Assigning a table value to a measure or calculated column
Let’s say that you were doing some analysis on the products table in the AdventureWorks sample database. In this case, maybe you want to only look at the black products. So you create a measure with the following code:
BlackProducts = FILTER(Products, Products[Color] = “Black”)
One solution to this problem is instead of assigning the code to a measure, which is intended to display a single value, you can create a calculated table instead.
Forgetting to use a DAX aggregation
Now, what if we actually did want a single value instead of a table? Let’s say we want to count the number of black products. In that case, we could wrap our code in an aggregation function, such as COUNTROWS which can take in a table and return a single value.

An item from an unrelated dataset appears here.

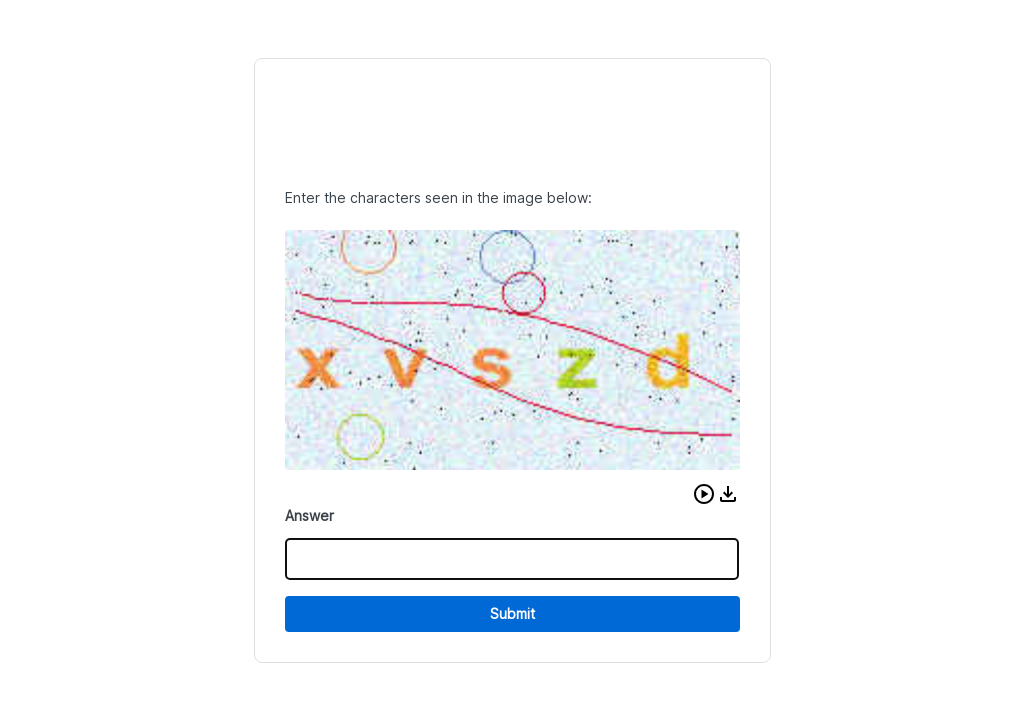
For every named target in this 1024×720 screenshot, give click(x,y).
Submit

CountOfBlackProducts = COUNTROWS(FILTER(Products, Products[Color] = “Black”))
This code will return the count of all products, but only if they have black as the color.
Treating ALL or FILTER as an action, not a function
Sometimes, people will try to use functions like ALL or FILTER to filter information on the report. By themselves, these functions actually return a table. However, when they are used with CALCULATE and CALCULATETABLE then you can use them to filter your data appropriately.